◆ PROBLEM TO SOLVE
Would you please copy every line below that includes the string "Corbeau"?

START AVAILABLE RECORDS

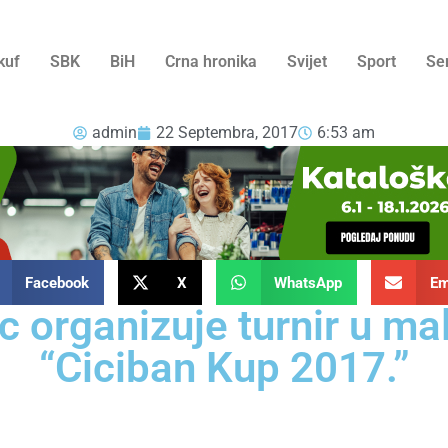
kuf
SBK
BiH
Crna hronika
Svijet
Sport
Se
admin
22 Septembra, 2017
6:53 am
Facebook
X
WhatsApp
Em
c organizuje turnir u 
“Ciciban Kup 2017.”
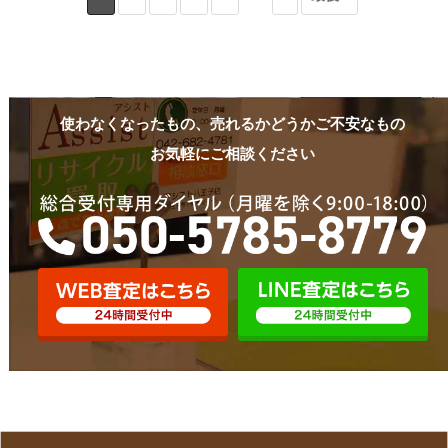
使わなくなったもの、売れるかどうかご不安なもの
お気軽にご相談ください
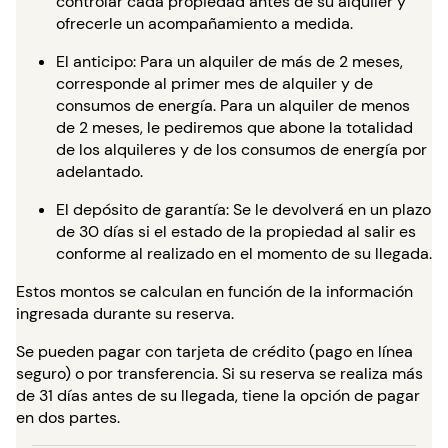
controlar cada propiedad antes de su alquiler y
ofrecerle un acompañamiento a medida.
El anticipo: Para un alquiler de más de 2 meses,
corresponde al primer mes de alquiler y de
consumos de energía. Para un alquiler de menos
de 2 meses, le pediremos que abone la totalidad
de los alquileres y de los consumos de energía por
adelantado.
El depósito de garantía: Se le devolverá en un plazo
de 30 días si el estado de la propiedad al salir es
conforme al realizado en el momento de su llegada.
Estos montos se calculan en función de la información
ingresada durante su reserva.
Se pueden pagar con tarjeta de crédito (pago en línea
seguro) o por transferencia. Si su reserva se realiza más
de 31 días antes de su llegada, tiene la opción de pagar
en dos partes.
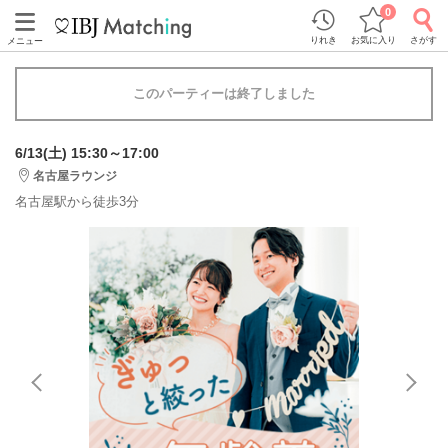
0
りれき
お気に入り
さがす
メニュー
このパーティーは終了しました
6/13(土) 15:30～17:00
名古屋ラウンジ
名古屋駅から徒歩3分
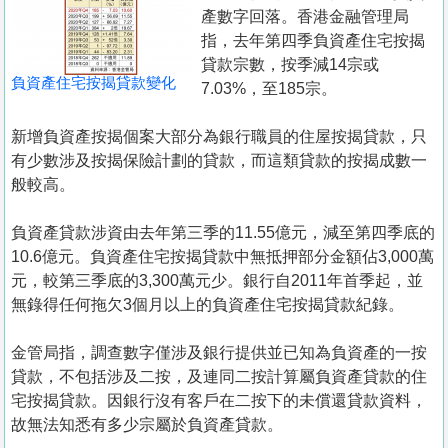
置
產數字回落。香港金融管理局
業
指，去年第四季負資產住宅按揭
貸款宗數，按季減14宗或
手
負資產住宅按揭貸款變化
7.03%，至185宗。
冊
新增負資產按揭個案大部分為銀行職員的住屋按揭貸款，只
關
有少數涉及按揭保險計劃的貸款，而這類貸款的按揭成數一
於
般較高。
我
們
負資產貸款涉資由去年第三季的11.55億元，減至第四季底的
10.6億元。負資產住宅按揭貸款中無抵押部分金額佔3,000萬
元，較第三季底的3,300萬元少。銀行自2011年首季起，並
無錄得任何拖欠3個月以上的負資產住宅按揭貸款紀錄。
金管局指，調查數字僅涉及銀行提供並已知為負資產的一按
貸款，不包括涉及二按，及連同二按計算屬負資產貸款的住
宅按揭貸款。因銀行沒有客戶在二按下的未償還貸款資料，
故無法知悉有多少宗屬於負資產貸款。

END AVAILABLE RECORDS
START AVAILABLE RECORDS

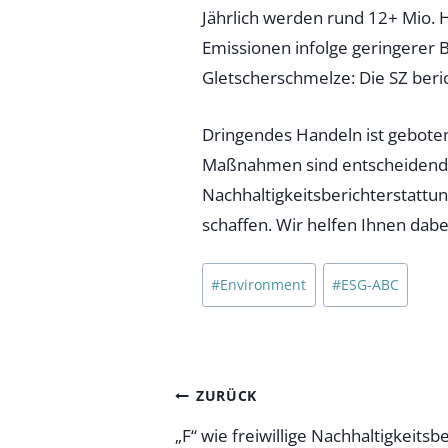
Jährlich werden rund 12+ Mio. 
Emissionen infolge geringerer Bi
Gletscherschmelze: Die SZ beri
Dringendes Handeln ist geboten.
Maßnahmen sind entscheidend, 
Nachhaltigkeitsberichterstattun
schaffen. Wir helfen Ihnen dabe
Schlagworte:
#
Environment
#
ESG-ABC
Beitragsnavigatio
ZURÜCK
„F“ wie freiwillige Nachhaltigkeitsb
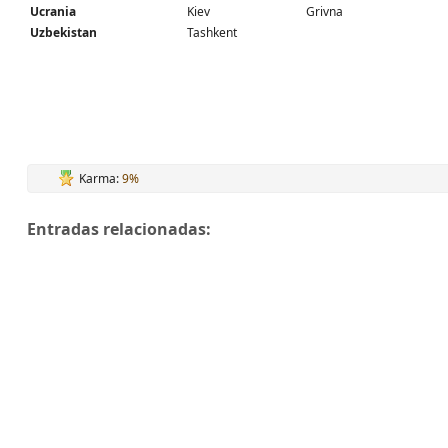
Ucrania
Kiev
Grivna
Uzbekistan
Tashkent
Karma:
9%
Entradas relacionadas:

END AVAILABLE RECORDS
START AVAILABLE RECORDS

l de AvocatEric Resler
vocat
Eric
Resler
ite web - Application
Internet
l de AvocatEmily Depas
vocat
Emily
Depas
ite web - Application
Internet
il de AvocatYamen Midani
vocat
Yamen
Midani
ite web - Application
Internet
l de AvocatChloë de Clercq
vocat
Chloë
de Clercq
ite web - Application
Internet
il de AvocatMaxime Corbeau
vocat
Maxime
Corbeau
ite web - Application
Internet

END AVAILABLE RECORDS

◆ EXERCISE SOLUTION
il de AvocatMaxime Corbeau
Corbeau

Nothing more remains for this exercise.